1994) (noting U-4 form alone does not compel arbitration of any dispute). 
RTS has failed to show that the U-4 form is an agreement to arbitrate this
	[¶7]  The second document on which RTS relies is entitled "Annual
Certification of Review of Account Executive's Instructions and Ethics Policy
for Independent Contractors of Robert Thomas Securities."  It is signed by
Patrick and dated January 8, 1997.  Attached to it is an undated interoffice
memorandum from Raymond James Financial Services which states that by
signing the annual certification, the signer agrees to each provision of the
ethics policy.  The ethics policy, which is also contained in the record of
this case, provides in part:
In the event of any controversy between [Patrick] and [RTS]
arising out of the independent contractor relationship, including
such matters as compensation, termination, Title VII
discrimination claims, ADEA, ADA or ERISA, both parties agree
such matter shall be determined exclusively by arbitration before
the National Association of Securities Dealers (NASD) in
accordance with the NASD rules then in effect.  [Patrick]

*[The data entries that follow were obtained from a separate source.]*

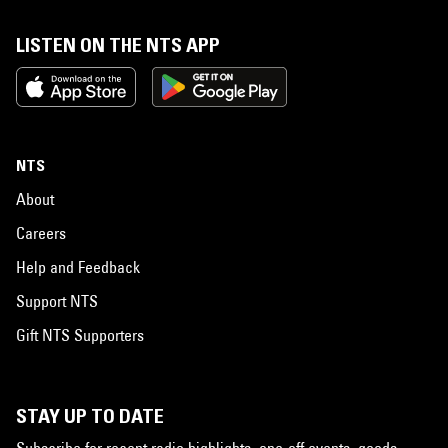
LISTEN ON THE NTS APP
NTS
About
Careers
Help and Feedback
Support NTS
Gift NTS Supporters
STAY UP TO DATE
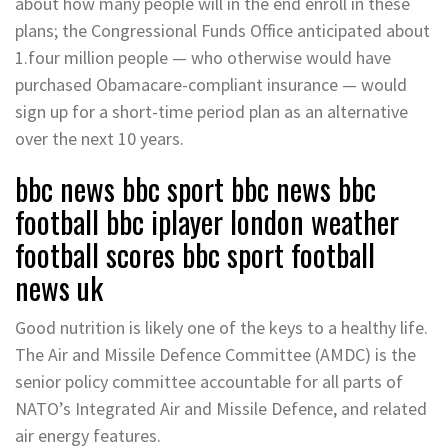
about how many people will in the end enroll in these
plans; the Congressional Funds Office anticipated about
1.four million people — who otherwise would have
purchased Obamacare-compliant insurance — would
sign up for a short-time period plan as an alternative
over the next 10 years.
bbc news bbc sport bbc news bbc
football bbc iplayer london weather
football scores bbc sport football
news uk
Good nutrition is likely one of the keys to a healthy life.
The Air and Missile Defence Committee (AMDC) is the
senior policy committee accountable for all parts of
NATO’s Integrated Air and Missile Defence, and related
air energy features.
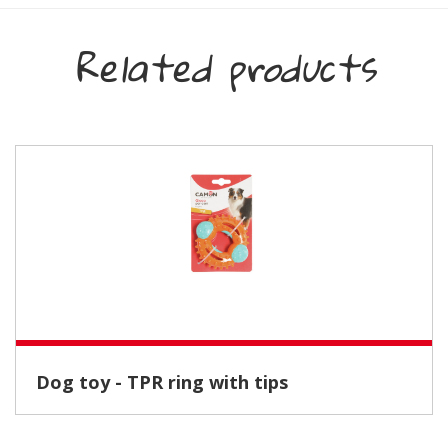
Related products
Dog toy - TPR ring with tips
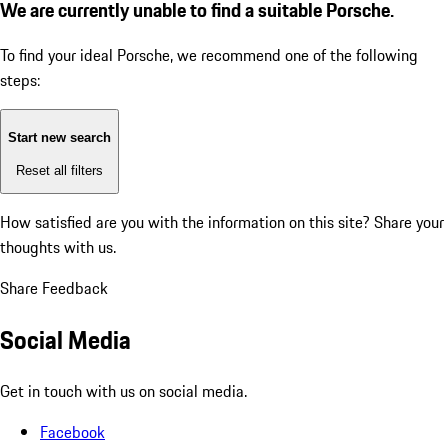
We are currently unable to find a suitable Porsche.
To find your ideal Porsche, we recommend one of the following
steps:
Start new search
Reset all filters
How satisfied are you with the information on this site?
Share your
thoughts with us.
Share Feedback
Social Media
Get in touch with us on social media.
Facebook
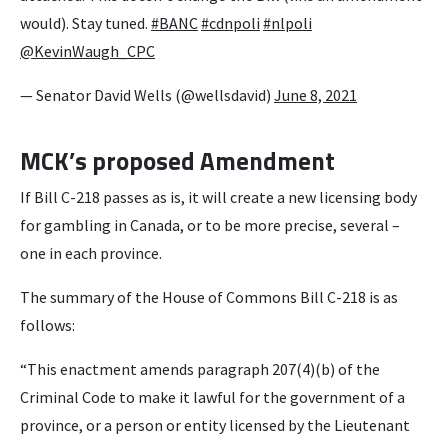
would). Stay tuned.
#BANC
#cdnpoli
#nlpoli
@KevinWaugh_CPC
— Senator David Wells (@wellsdavid)
June 8, 2021
MCK’s proposed Amendment
If Bill C-218 passes as is, it will create a new licensing body
for gambling in Canada, or to be more precise, several –
one in each province.
The summary of the House of Commons Bill C-218 is as
follows:
“This enactment amends paragraph 207(4)‍(b) of the
Criminal Code to make it lawful for the government of a
province, or a person or entity licensed by the Lieutenant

understands and acknowledges that consent to this provision
constitutes a waiver of certain rights, including the right to a
jury trial, which might otherwise be available in the absence of
an arbitration agreement.
	[¶8]  Patrick points out that the ethics policy, which is not separately
signed, is dated February 1999, a year and several months after his
relationship with RTS ended.  He argues that he cannot be bound by a
document dated two years after he signed the annual certification.  We agree
that in the absence of any evidence explaining the February 1999 date on
the unsigned arbitration agreement, or evidence of an arbitration agreement
contemporaneous with the annual certification, the February 1999
document does not establish an agreement to arbitrate because it does not
appear to have been in existence at the time Patrick agreed to be bound by
the ethics policy.
	[¶9]  On this record, RTS has failed to show the existence of an
enforceable arbitration agreement and is not entitled to an order compelling
arbitration.  Likewise, Moran and Hachey, who did not produce any
documents evidencing an agreement between them and Patrick, have failed
to show any basis for an order compelling arbitration. 
	The entry is:
			Judgment affirmed.

Attorneys for plaintiff: Paul F. Macri, Esq. William D. Robitzek, Esq. Berman & Simmons, P.A. P O Box 961 Lewiston, ME 04243-0961 Attorney for defendants: Stephen E. F. Langsdorf, Esq. Preti, Flaherty, Beliveau, Pachios & Haley, LLC P O Box 1058 Augusta, ME 04332-1058
FOOTNOTES******************************** {1} . This section provides in relevant part: 1. Application. On application of a party showing [an arbitration] agreement described in section 5927 and the opposing party's refusal to arbitrate, the court shall order the parties to proceed with arbitration, but if the opposing party denies the existence of the agreement to arbitrate, the court shall proceed summarily to the determination of the issue raised and shall order arbitration if found for the moving party, otherwise, the application shall be denied. {2} . This section states: 1. Grounds for appeal. An appeal may be taken from: A. An order denying an application to compel arbitration made under section 5928.